Post by Shelley » Tue Jan 19, 2010 10:30 pm

WoZ, when you referred to a "hand" of pork, I pictured it a little differently. I've recently read "A Turn in the South," by V.S. Naipaul. In it, he writes about the old-fashioned way of processing tobacco: a worker takes several (about eight) flattened leaves of tobacco and ties them together at the stems, creating what is called a "hand" of tobacco. The "hand" is then hung up to cure in a special shack for the purpose. Naturally, when you said a hand of pork, all I saw was three or four thin chops, connected at one end and fanned out. "That could work," I thought.

Re: food memory

Post by Bobinwales » Wed Jan 20, 2010 10:23 am

It's a hand of bananas as well is it not? Obviously for the same reason.
Signature: All those years gone to waist!
Bob in Wales

Re: food memory

Post by Phil White » Wed Jan 20, 2010 10:10 pm

To be anoraky about it, a hand of bananas is not necessarily what you may expect.
The trade designations are
1 banana=1 finger
5 - 7 fingers=1 cluster
15 - 20 fingers=1 hand
8 - 14 hands=1 bunch (= 200 bananas)
What we get from the greengrocer as a "hand" or even a "bunch" is (for the trade) a "cluster".

I'm not sure I would want to go to my greengrocer and ask her for "two fingers". She would possibly give me them.

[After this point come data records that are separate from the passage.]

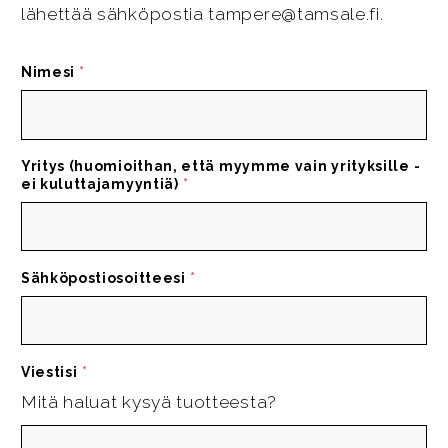
lähettää sähköpostia tampere@tamsale.fi.
Nimesi
*
Yritys (huomioithan, että myymme vain yrityksille -
ei kuluttajamyyntiä)
*
Sähköpostiosoitteesi
*
Viestisi
*
Mitä haluat kysyä tuotteesta?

For that little gem of information and more than you may ever care to know about bananas, including the risk of spontaneous combustion:

My god! the crap you have to know/learn as a translator!
Signature: Phil White
Non sum felix lepus

Re: food memory

Post by Shelley » Thu Jan 21, 2010 7:55 pm

Phil White wrote:I'm not sure I would want to go to my greengrocer and ask her for "two fingers".
You could go to your bartender and ask her for "two fingers" of whatever you happen to be drinking that day and be very happy with the result!

Re: food memory

Post by trolley » Thu Jan 21, 2010 9:53 pm

We measured something else in high school by how many fingers it was, too. A finger in a baggie was about 1/4 ounce.

Re: food memory

Post by Lanfear » Fri Feb 19, 2010 1:25 pm

I always associate tangerines with childhood Christmases, as I got them in my stocking. We couldn't usually afford them at the time.

Re: food memory

Post by Edwin F Ashworth » Tue Feb 23, 2010 5:15 pm

It is well known that the sense of smell is the one most evocative of memories, the centres involved being close together in the brain.
I tried to post this in that subtle font "Cow-Spots" but apparently the Website hasn't got the required import licence.
And I really think that Phil, as an educator, should stick to the SI units for bananas.